We believe our injectable scaffold can make an important contribution to the field of spinal cord injury research, and that our technology can also benefit other promising treatment approaches that have entered advanced animal studies or human clinical trials. Neurons need a protective biophysical environment to thrive, and they like to grow along fibers – not unlike ivy on a tree, or beans on a trellis. Axonal regrowth can successfully be stimulated and directed by many types of fibers. Most current scaffold designs indeed support regrowth, but they do to provide any directional guidance – neurons are not given any cues of where they should go to re-establish a functional reconnection. Some methods have tried to introduce pre-formed fibers into the injury site, but they do not address spinal cord motion, fibrinous clot formation and different viscosities of injured versus intact tissue and grey versus white matter. These factors prevent successful orientation of pre-fabricated fibers of sufficient length in situ. NeuroPair’s approach sidesteps these problems by forming a scaffold from a liquid entirely within the injury site.

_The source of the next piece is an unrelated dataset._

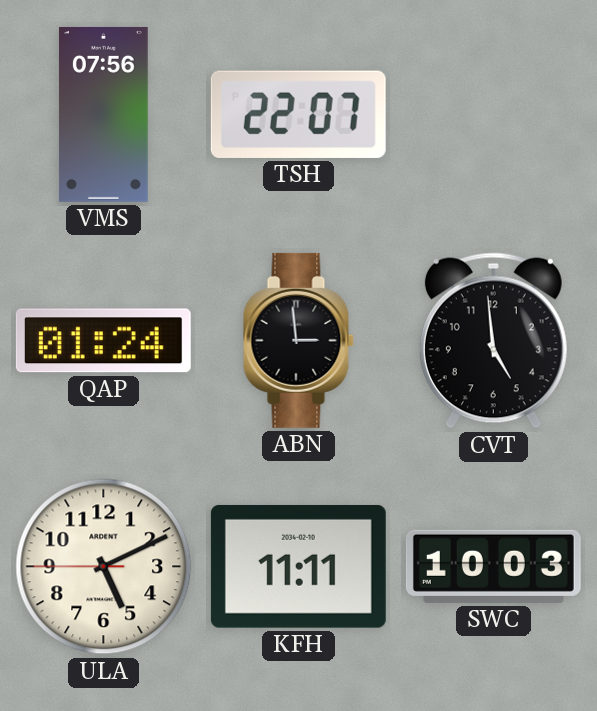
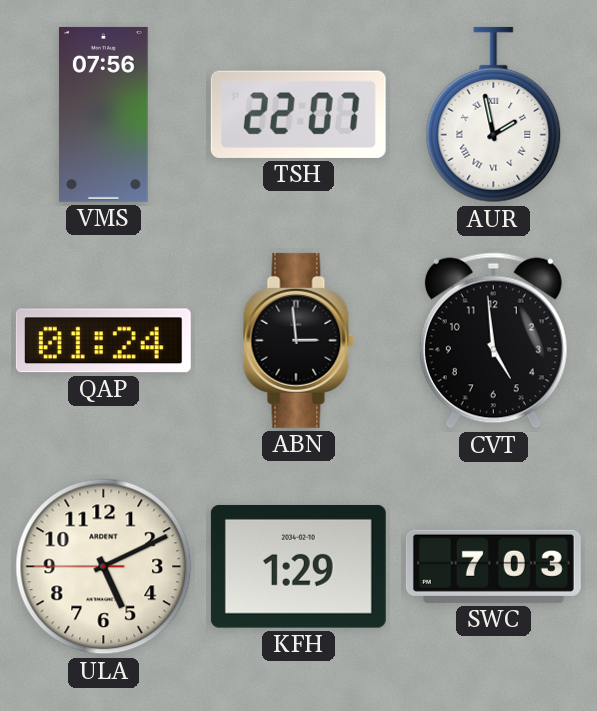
AUR: none -> 1:58
KFH: 11:11 -> 1:29
SWC: 10:03 -> 7:03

NeuroPair’s ‘Fibermag’ injectable formulation forms oriented, flexible and biocompatible fibers directly in the injury site. The hydrogel-based formulation consists of two main components (biocompatible nanoparticles and supporting factors in a hydrogel matrix) which are combined and mixed immediately before use. The particles are aligned into flexible chains, called ‘Fiberguides’, through a temporary magnetic field that is applied parallel to the intended direction of neuronal regrowth. The Fiberguides stabilize by biocompatible crosslinking and the magnetic field is removed. The entire sterile process can take place within 10-25 minutes. The resulting fiber scaffold automatically conforms to any irregular shape of the injury site – individual fiberguides interdigitate with neuronal ends on both sides of the injury site, facilitating their attachment for stimulation of regrowth and directional guidance, and the gel-based formulation helps to block scar formation physically.